Le grand chevalet est donc installé ainsi qu’un beau siège de cuir rouge, clouté, sur lequel Luc prend place. Il a tout son matériel : palette au pouce, pinceaux, la canne appuie-main, couteau. Il lui faut s’appliquer en toute chose pour rendre hommage à la mère de l’enfant-Dieu. Le trait et les couleurs. Il est maintenant assis, jambes élégamment croisées comme l’homme d’étude de son temps et se tourne de côté, un peu vers moi, un peu dans le vague. Le peintre regarde son modèle et examine ce qu’il veut en garder, sur la surface de la toile. Les yeux vont et viennent entre la chair réelle immobile et sa reproduction. Dans l’Atelier, jeunes apprentis et seconds en peinture, s’activent. Ils préparent les couleurs du grand peintre reconnu et admiré et exercent leur talent dans la grande pièce éclairée d’une verrière armoriée. Le taureau de Luc. En vitrail. Le plus âgé d’entre eux, en bas rouges et bonnet, debout devant son chevalet peint un grand paysage bleuté, mais de mémoire, mais en songerie. La campagne s’étend en dehors de la capitale bourguignonne. Il reste en ville et n’arpente pas les champs et les bois. Il se souvient avec exactitude des vallons, des chemins sableux, des futaies qui lui sont familières. Il prend du recul et ajuste les traits de son long et fin pinceau. Ses compagnons parlent, chantent peut-être tandis que Luc est dans la contemplation de son sujet religieux et pourtant profane. Petites mains, petites gens de la peinture, artisans buvant et ripaillant sur les tabourets de bois, dans une salle que, seuls, ils fréquentent. Ils ne peuvent prétendre atteindre à la grande peinture religieuse de leur maître et rencontrer La Mère à l’Enfant.

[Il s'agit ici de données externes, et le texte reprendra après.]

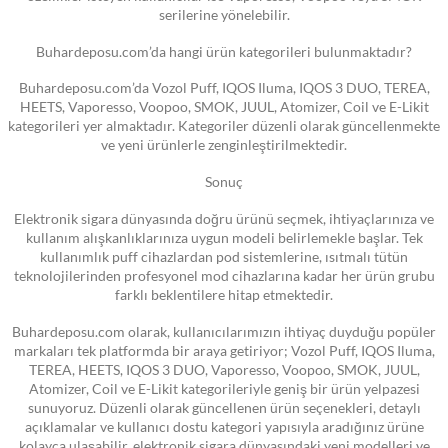
serilerine yönelebilir.
Buhardeposu.com’da hangi ürün kategorileri bulunmaktadır?
Buhardeposu.com’da Vozol Puff, IQOS Iluma, IQOS 3 DUO, TEREA,
HEETS, Vaporesso, Voopoo, SMOK, JUUL, Atomizer, Coil ve E-Likit
kategorileri yer almaktadır. Kategoriler düzenli olarak güncellenmekte
ve yeni ürünlerle zenginleştirilmektedir.
Sonuç
Elektronik sigara dünyasında doğru ürünü seçmek, ihtiyaçlarınıza ve
kullanım alışkanlıklarınıza uygun modeli belirlemekle başlar. Tek
kullanımlık puff cihazlardan pod sistemlerine, ısıtmalı tütün
teknolojilerinden profesyonel mod cihazlarına kadar her ürün grubu
farklı beklentilere hitap etmektedir.
Buhardeposu.com olarak, kullanıcılarımızın ihtiyaç duyduğu popüler
markaları tek platformda bir araya getiriyor; Vozol Puff, IQOS Iluma,
TEREA, HEETS, IQOS 3 DUO, Vaporesso, Voopoo, SMOK, JUUL,
Atomizer, Coil ve E-Likit kategorileriyle geniş bir ürün yelpazesi
sunuyoruz. Düzenli olarak güncellenen ürün seçenekleri, detaylı
açıklamalar ve kullanıcı dostu kategori yapısıyla aradığınız ürüne
kolayca ulaşabilir, elektronik sigara dünyasındaki yeni modelleri ve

Luc, lui est peintre du sacré et de leurs mystères sur les devants de la scène du grand théâtre de Dieu.
ET QUI PLUS EST SA LANGUE SAINCTE PRESCHA LA MORT DE JESUS CHRIST
Continuèrent les lettres dorées à parler sur le cadre d’ébène précieux.
Les détails du groupe, présent à quelques mètres de lui (les deux putti, la dévouée servante encadrent Marie et son enfant), ne sont pas sur le tableau. Luc va à l’essentiel, au cœur de ce qu’il veut peindre et rien de plus. Il ne peint pas d’autres personnages saints que celui de la Vierge. Elle est son motif. Elle occupe presque toute la toile : visage, belle, fine main, genou habillé de bleu et devant elle, offert à la Dévotion, l’enfant grandi, dessinant de ses trois doigts levés la Trinité, et de ses deux doigts joints la nature humaine et divine. Luc a choisi le geste de son infinie grandeur, saluant le peuple des Fidèles. Les angelots, ainsi que le petit perroquet au bec rouge, se sont envolés : Christos est en majesté.
Mais est-ce bien Luc que je vois là, face à moi, en habit du grand siècle, à la mode de l’Europe, lui, l’infatigable voyageur oriental ? Grand front de l’intelligence, barbe qui blanchit parce que vient la rude vieillesse. Et ce visage-là traverse d’autres tableaux comme celui enchâssé dans l’architecture de l’Eglise Saint-Michel, La Mort de La Vierge où le personnage prend part, autour du grand lit, à la veillée mortuaire de Marie, ou encore apparaît dans la surprise du contemplateur, dans le triptyque de la Trinité à Vitteaux. Il se cache, se dérobe et pourtant se démasque.
Luc aurait menti à Marie ? Luc, en vérité, se nomme Nicolas, Nicolas Le Flamand, natif de Leyde et devenu peintre du roi de France. Le grand Mantegna peignit le Saint, en robuste barbu et à la chevelure noire, à la tonsure monacale, plume en main sur son ouvrage ouvert. Le portrait alors se ment à lui-même : il est autoportrait, travestissement d’un saint en peintre.